> The input
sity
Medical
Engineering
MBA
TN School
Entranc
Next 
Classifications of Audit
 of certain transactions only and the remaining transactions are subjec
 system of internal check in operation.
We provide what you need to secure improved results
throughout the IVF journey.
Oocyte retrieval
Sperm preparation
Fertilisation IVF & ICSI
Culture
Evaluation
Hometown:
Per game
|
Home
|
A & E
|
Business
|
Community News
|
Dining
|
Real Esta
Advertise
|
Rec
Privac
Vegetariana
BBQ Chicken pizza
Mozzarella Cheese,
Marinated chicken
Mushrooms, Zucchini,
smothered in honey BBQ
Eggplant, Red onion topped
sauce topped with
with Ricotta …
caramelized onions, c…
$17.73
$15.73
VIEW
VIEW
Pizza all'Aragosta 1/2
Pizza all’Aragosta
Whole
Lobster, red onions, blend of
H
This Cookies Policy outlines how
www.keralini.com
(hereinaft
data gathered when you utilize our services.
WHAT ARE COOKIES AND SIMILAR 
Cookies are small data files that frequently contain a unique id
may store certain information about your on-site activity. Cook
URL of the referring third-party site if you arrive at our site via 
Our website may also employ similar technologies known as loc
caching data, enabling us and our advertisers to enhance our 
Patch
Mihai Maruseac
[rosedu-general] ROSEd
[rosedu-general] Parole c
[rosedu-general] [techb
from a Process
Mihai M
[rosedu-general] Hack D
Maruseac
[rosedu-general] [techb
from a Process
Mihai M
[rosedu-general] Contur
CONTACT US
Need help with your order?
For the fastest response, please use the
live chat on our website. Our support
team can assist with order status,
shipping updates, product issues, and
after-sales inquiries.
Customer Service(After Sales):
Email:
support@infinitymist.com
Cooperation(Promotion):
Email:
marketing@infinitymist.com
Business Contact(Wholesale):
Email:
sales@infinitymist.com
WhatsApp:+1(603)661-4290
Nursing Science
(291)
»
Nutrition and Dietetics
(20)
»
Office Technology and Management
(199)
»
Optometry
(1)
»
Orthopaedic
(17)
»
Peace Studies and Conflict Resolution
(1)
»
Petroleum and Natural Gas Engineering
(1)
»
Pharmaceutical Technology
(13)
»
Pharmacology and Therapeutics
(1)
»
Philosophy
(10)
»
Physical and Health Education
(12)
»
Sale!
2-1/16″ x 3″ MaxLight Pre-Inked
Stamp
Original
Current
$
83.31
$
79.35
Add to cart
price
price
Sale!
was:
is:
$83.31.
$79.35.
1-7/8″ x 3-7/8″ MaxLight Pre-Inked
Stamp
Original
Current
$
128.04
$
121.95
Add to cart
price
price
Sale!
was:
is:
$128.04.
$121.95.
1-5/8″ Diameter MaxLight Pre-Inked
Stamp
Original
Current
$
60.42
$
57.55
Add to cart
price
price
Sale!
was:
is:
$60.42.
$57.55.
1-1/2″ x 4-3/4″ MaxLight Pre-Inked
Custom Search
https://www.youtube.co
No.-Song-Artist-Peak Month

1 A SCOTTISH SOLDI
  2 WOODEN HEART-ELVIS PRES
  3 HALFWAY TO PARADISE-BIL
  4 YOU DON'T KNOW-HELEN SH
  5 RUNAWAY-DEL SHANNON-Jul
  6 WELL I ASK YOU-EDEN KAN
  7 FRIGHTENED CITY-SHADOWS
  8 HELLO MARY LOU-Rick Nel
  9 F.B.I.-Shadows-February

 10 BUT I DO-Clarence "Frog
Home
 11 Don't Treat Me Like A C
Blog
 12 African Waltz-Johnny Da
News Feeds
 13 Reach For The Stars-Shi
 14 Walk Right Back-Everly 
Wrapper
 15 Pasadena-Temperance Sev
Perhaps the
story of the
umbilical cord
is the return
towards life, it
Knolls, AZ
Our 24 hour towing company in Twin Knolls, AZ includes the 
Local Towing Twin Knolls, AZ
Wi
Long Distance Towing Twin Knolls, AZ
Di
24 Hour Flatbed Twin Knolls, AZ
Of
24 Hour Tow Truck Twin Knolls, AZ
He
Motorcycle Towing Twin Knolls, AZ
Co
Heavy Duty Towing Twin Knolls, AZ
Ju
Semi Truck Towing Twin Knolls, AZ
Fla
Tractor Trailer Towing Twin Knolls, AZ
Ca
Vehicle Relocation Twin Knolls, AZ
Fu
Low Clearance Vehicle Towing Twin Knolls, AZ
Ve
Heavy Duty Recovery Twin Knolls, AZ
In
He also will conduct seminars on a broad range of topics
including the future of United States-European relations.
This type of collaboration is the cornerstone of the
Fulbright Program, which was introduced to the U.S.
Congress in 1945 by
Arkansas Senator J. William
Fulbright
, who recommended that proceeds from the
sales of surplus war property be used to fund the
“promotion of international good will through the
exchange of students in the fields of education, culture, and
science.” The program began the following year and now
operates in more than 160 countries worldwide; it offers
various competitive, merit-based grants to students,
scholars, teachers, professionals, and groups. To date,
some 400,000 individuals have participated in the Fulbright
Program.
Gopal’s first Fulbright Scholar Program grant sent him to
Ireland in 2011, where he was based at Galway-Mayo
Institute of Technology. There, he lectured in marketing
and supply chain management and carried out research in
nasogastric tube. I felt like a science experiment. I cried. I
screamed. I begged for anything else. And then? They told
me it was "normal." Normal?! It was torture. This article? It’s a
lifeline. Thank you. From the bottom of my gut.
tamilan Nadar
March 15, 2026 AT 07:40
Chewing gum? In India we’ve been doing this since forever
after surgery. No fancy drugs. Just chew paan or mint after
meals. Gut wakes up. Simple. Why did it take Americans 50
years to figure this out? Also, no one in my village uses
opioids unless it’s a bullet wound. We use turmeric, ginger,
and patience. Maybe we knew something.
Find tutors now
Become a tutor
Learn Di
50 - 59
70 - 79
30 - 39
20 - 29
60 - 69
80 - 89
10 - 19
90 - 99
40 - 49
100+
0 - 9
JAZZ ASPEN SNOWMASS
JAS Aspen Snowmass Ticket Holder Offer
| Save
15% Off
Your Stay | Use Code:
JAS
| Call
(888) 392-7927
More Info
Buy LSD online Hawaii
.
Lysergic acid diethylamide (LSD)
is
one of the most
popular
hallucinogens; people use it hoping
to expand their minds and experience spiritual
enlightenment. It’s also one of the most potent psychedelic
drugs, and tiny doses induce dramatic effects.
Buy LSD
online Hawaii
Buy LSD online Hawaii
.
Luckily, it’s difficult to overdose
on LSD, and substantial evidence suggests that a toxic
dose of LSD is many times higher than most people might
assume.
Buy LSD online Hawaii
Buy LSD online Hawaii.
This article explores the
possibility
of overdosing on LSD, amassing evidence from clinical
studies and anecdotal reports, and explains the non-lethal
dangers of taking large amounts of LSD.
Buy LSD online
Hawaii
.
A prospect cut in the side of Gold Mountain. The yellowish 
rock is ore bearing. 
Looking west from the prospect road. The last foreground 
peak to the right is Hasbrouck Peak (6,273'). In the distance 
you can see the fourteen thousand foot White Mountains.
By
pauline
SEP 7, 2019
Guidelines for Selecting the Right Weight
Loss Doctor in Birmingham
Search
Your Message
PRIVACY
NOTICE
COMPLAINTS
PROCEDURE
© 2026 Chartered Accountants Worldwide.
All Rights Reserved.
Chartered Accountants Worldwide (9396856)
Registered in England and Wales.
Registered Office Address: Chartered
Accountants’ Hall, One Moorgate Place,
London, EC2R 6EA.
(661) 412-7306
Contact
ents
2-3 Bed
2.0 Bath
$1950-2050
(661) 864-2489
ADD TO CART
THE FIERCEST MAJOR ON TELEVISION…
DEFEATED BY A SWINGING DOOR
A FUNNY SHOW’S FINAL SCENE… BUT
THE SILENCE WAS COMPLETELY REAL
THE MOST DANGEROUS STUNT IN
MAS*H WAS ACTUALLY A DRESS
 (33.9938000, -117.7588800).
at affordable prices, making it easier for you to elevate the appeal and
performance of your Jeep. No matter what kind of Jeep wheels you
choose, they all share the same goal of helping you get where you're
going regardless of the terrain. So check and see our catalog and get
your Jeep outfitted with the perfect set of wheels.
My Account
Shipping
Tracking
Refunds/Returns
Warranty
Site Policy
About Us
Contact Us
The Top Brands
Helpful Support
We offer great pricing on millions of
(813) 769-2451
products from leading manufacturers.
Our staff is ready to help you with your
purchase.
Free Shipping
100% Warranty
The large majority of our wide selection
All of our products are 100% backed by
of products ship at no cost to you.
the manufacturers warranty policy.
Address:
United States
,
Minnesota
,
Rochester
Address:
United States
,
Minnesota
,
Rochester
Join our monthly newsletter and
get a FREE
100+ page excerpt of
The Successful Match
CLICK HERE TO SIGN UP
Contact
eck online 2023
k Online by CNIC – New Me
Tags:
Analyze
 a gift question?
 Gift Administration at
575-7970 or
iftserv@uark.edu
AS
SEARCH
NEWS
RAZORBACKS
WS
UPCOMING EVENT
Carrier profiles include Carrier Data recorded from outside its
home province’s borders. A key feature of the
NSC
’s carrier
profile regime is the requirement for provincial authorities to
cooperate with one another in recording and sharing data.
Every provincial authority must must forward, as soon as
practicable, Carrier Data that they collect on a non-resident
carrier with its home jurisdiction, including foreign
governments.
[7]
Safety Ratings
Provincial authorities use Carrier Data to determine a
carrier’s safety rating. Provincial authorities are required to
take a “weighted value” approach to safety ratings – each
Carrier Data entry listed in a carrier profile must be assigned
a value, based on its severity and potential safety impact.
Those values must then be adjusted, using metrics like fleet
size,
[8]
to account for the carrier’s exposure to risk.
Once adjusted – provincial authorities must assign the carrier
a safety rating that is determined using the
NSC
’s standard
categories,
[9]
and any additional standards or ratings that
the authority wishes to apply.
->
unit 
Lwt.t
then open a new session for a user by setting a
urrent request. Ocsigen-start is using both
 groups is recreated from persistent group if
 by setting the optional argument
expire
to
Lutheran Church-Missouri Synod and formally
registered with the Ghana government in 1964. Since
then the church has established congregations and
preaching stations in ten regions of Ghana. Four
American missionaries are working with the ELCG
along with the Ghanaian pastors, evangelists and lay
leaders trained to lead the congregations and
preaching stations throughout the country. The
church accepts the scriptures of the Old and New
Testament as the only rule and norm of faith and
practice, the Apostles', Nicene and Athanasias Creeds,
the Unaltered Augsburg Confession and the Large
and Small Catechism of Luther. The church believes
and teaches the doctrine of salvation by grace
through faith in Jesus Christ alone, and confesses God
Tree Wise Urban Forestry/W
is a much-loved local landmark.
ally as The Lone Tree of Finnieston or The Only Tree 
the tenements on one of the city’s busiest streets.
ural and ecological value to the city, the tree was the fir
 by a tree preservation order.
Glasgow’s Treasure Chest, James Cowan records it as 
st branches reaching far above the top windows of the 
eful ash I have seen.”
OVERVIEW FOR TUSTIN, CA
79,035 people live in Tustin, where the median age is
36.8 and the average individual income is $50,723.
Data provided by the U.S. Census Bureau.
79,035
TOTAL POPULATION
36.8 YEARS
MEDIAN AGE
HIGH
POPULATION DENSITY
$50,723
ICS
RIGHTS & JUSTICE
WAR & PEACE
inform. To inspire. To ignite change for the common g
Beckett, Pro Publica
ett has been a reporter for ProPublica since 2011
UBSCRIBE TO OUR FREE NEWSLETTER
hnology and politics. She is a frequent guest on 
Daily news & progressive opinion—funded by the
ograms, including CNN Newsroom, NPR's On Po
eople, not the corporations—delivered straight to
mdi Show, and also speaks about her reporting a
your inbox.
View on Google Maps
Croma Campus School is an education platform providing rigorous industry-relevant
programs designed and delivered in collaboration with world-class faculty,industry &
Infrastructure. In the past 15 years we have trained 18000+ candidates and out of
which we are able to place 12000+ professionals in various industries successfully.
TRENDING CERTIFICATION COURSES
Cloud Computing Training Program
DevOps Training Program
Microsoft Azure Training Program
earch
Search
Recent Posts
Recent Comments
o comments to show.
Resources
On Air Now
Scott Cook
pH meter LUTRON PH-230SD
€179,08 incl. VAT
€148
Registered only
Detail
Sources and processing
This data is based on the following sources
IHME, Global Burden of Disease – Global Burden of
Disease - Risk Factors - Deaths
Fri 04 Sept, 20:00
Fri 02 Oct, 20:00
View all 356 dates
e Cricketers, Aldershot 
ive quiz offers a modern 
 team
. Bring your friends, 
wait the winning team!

> Requirement
Take from the material above every line that includes the word "POPULATION".

> Written answer
TOTAL POPULATION
POPULATION DENSITY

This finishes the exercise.